O ex-presidente da República Aníbal Cavaco Silva foi hoje condecorado com a nova Ordem Europeia do Mérito, criada em maio de 2025, que distingue cidadãos que “contribuíram significativamente para a integração europeia” ou para os valores europeus.
Esta foi a primeira vez que esta ordem foi atribuída e, além de Aníbal Cavaco Silva, foram também condecorados outros 19 cidadãos europeus, entre os quais o Presidente da Ucrânia, Volodymyr Zelensky, a ex-chanceler alemã Angela Merkel e o ex-presidente polaco Lech Walesa.
Cavaco Silva foi condecorado com o grau de Membro Honorário da Ordem Europeia do Mérito, o segundo mais elevado, e, numa nota divulgada à imprensa, justifica-se a distinção com o papel que o primeiro-ministro português entre 1985 e 1995 desempenhou na adesão de Portugal à então Comunidade Económica Europeia (CEE).
“Liderou os esforços para Portugal aderir às comunidades europeias durante o seu mandato de primeiro-ministro, que começou em 1985”, lê-se na nota, que destaca ainda que Cavaco Silva “assumiu responsabilidades significativas na negociação do Ato Único Europeu e no Tratado de Maastricht”.

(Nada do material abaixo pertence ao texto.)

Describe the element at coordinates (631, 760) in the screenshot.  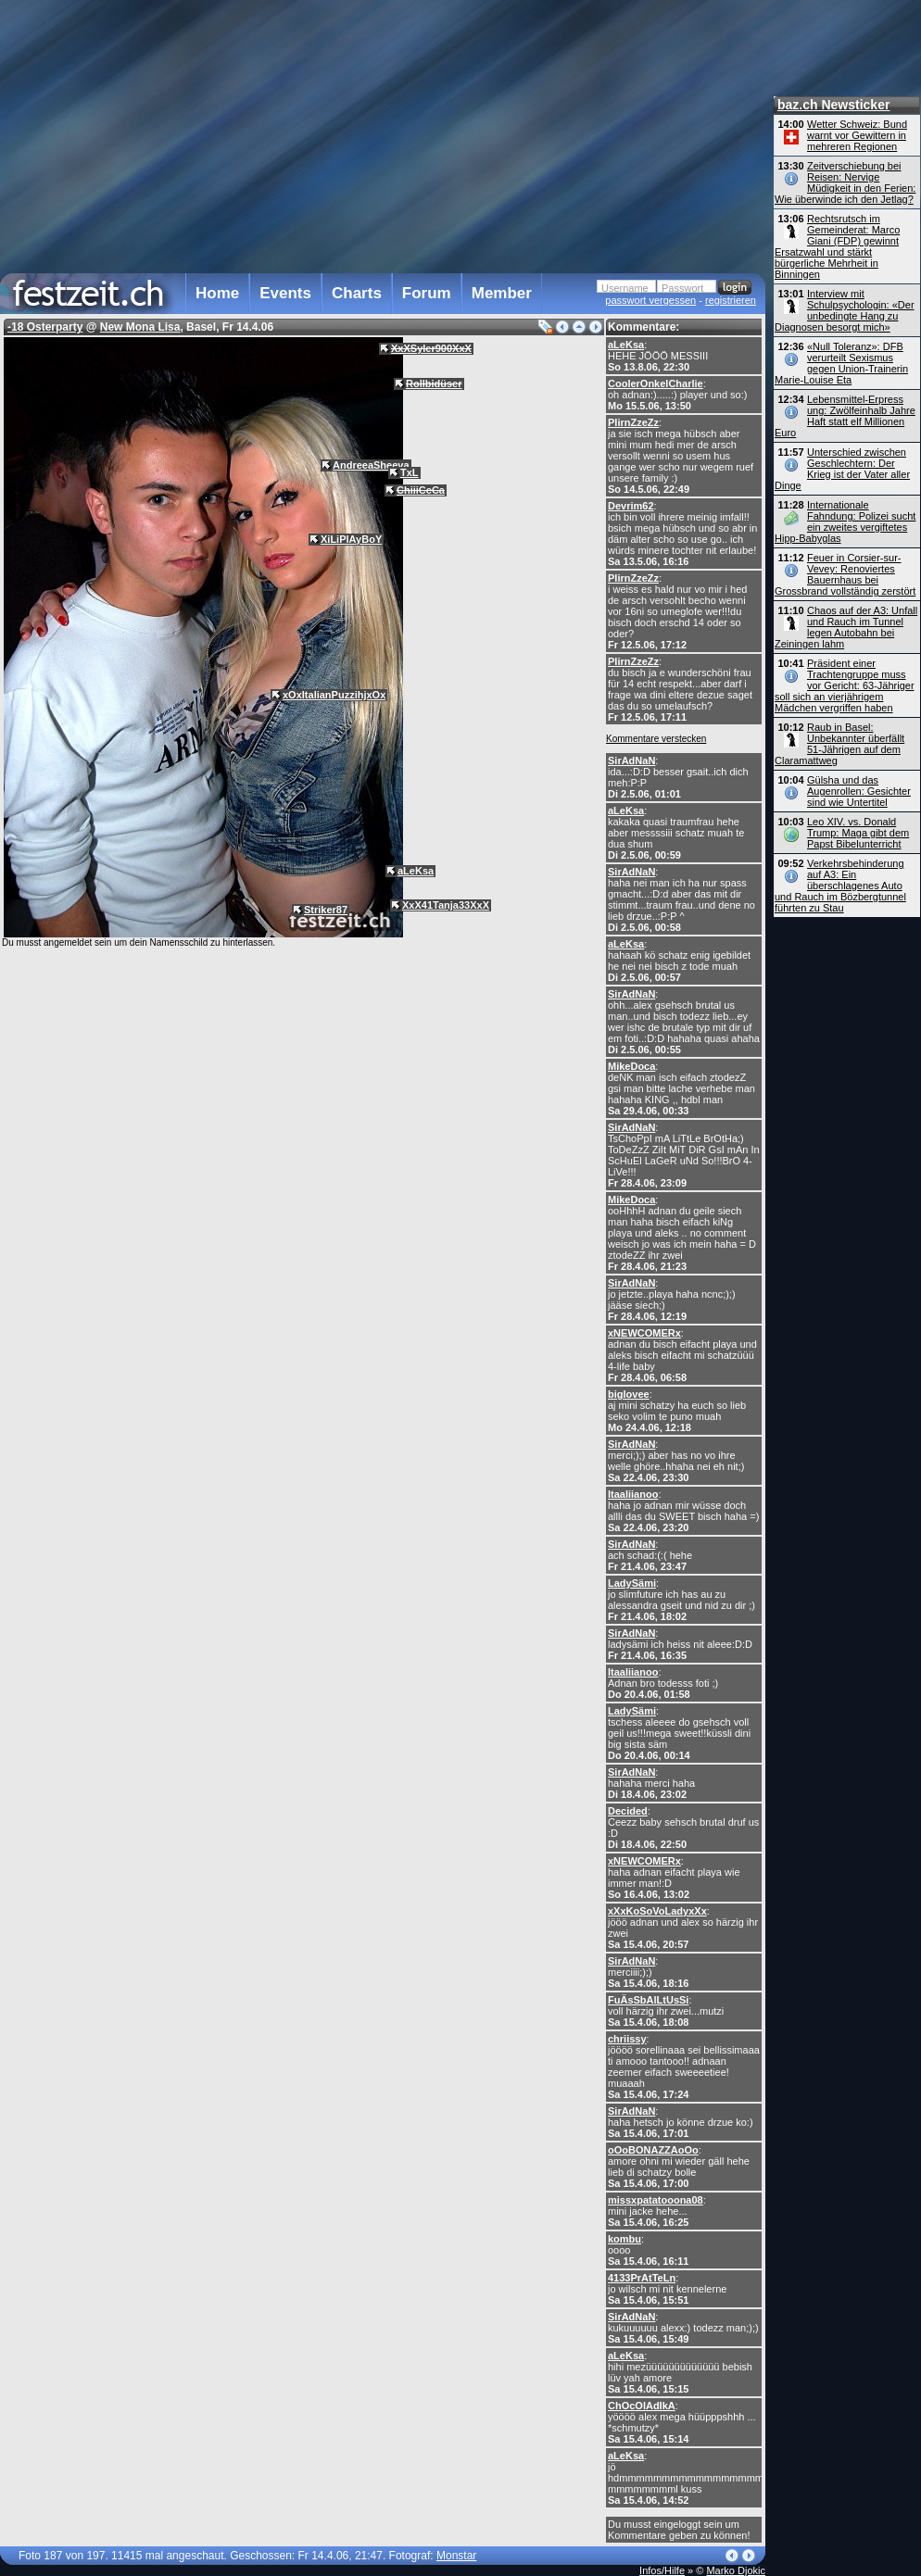 I see `SirAdNaN` at that location.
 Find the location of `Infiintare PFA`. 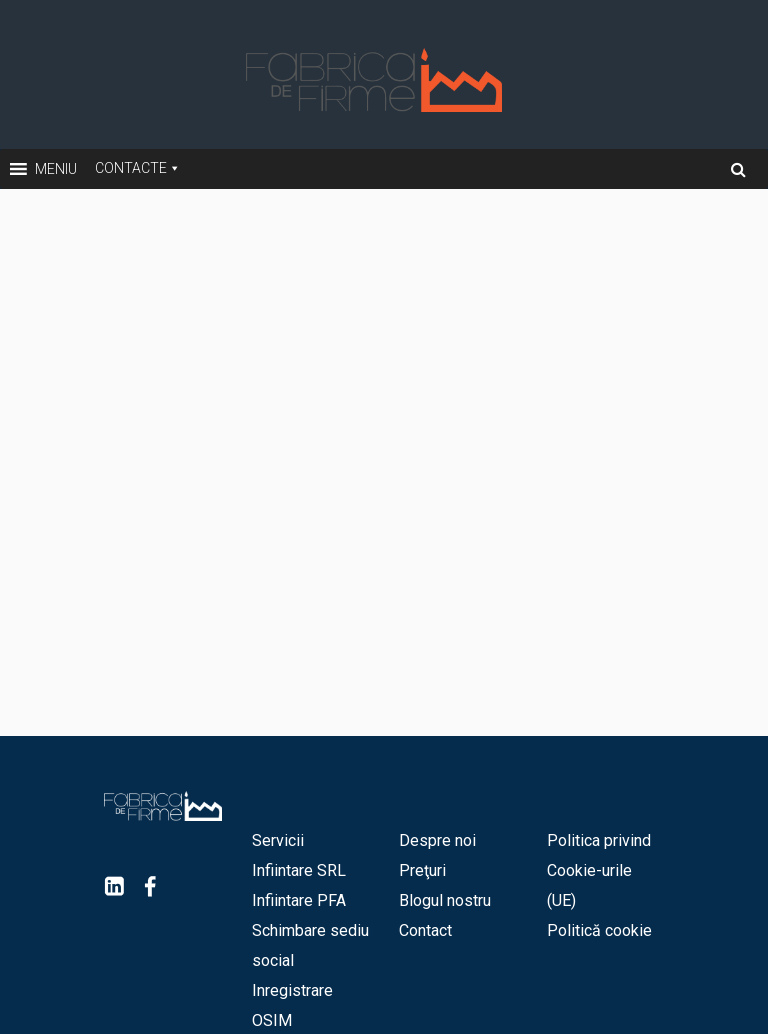 Infiintare PFA is located at coordinates (299, 900). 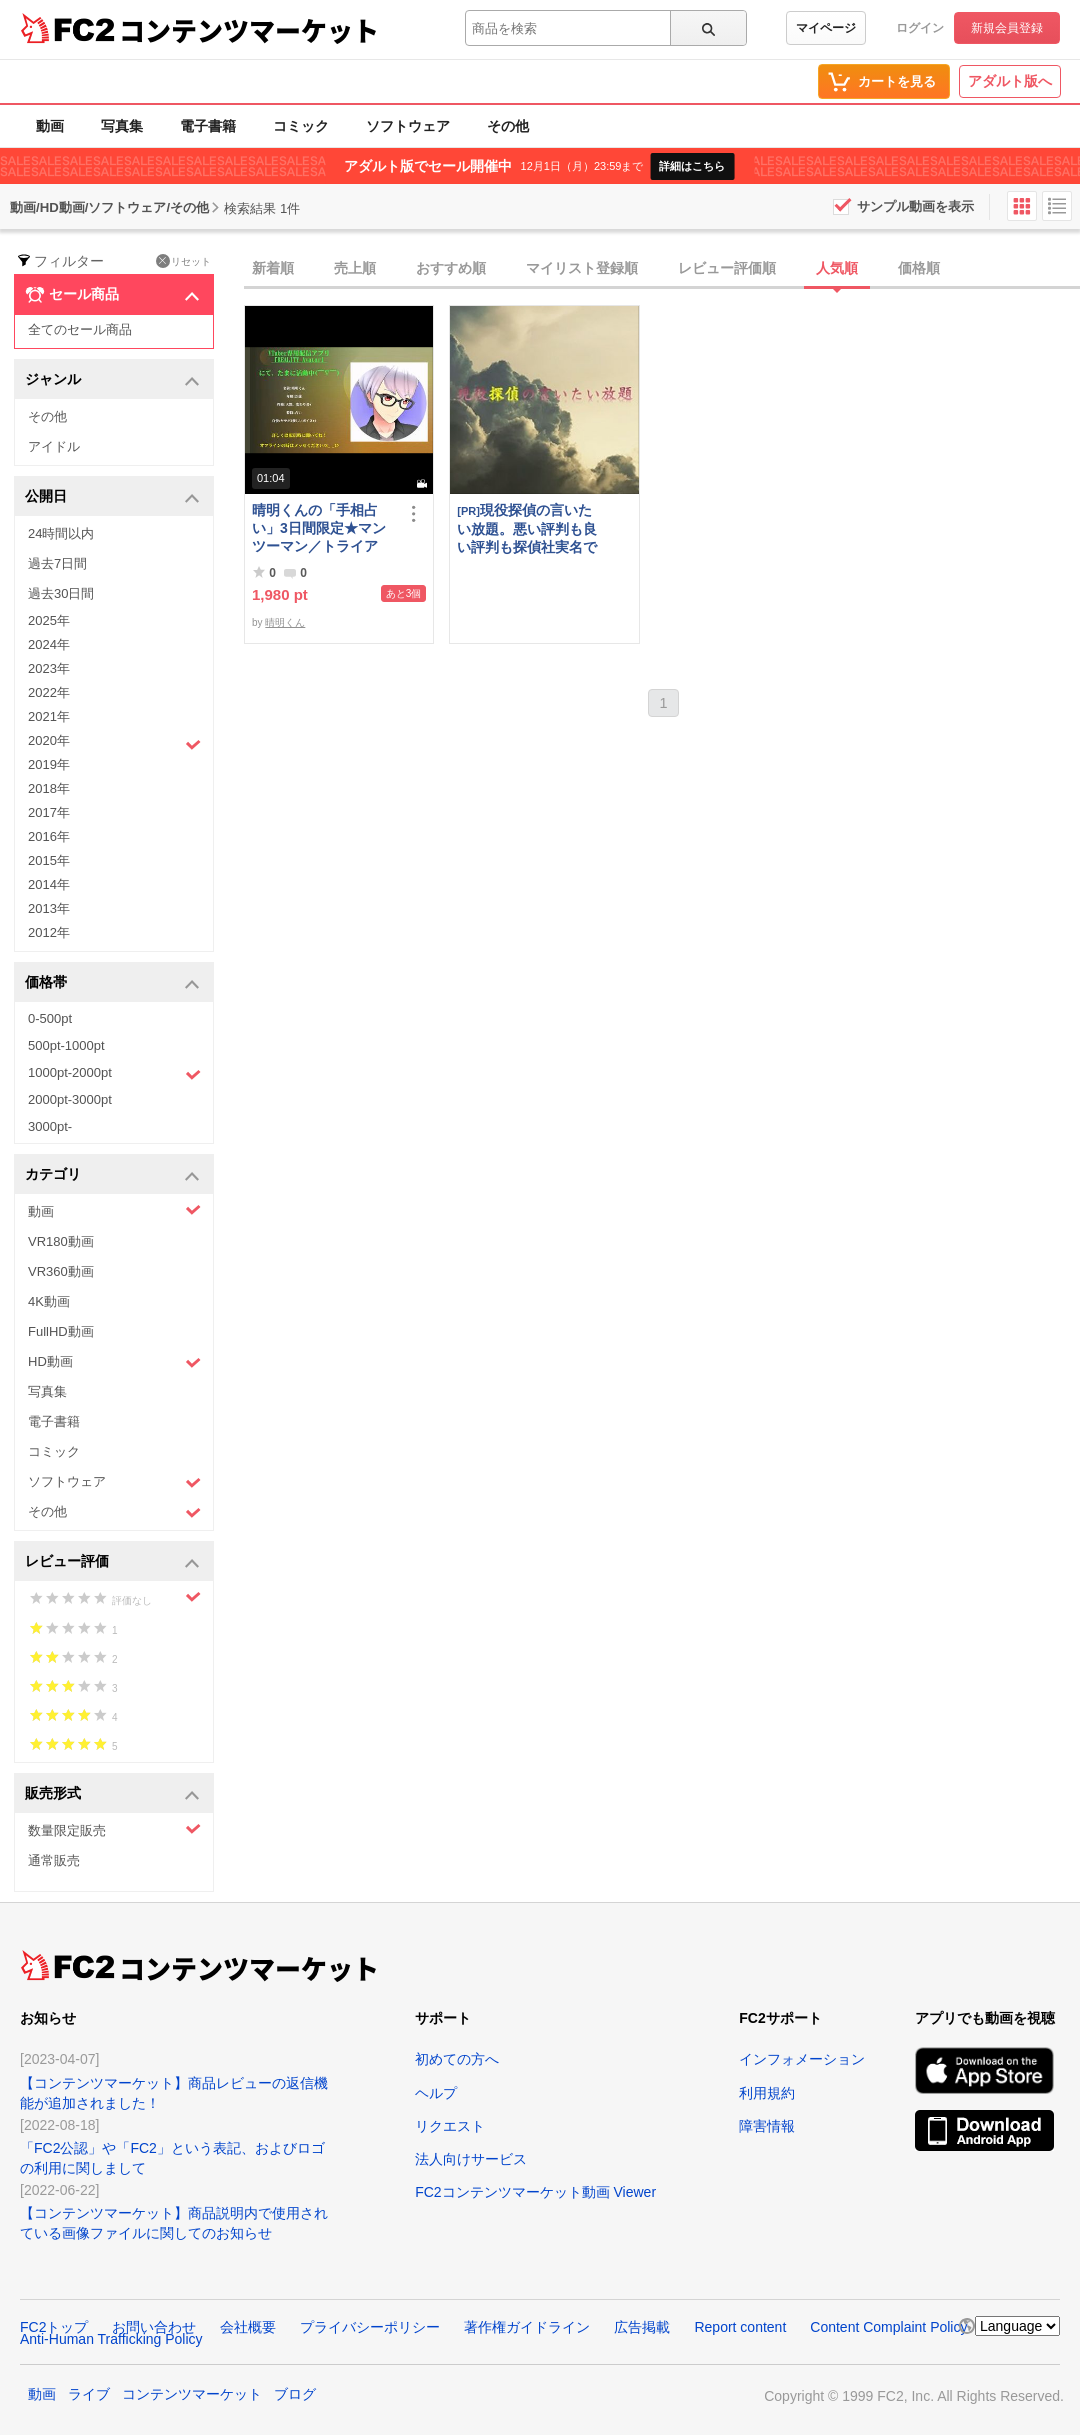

“Durante a sua liderança, Portugal assumiu pela primeira vez, em 1992, a presidência do Conselho das comunidades europeias. Portugal também aderiu ao Sistema Monetário Europeu, o que se permitiu que se tornasse um membro fundador do euro, durante o seu mandato de primeiro-ministro”, refere-se.
A UE destaca ainda que Cavaco Silva, enquanto Presidente da República, entre 2006 e 2016, forneceu “apoio institucional ao trabalho que levou à entrada em vigor do Tratado de Lisboa”, em 2009, e contribuiu “à perceção positiva da UE entre os cidadãos portugueses através do seu trabalho da integração europeia de Portugal”.
“Defendeu os princípios da coesão europeia, da credibilidade institucional e do reforço da legitimidade democrática no âmbito do projeto europeu. Promoveu mudanças e visou a estabilização democrática de regimes africanos, patrocinando as negociações de paz em Angola e processos semelhantes em Moçambique”, lê-se.
Criada pelo Parlamento Europeu em maio de 2025, para assinalar os 75 anos da Declaração de Schuman, a Ordem do Mérito é a primeira distinção europeia concedida pelas instituições da UE e homenageia indivíduos que “contribuíram significativamente para a integração europeia ou para a promoção e defesa dos valores consagrados” nos tratados europeus.
Todos os anos, são condecorados até 20 cidadãos com esta ordem, sendo que as propostas de nomeação podem ser apresentadas pelos presidentes do Conselho Europeu, Comissão Europeia, Parlamento Europeu, assim como pelos chefes de Estado ou de Governo com assento no Conselho Europeu ou pelos presidentes dos parlamentos nacionais dos Estados-membros.
As propostas são depois analisadas por um comité de seleção ao qual pertenceu, este ano, o ex-presidente da Comissão Europeia e antigo primeiro-ministro português José Manuel Durão Barroso.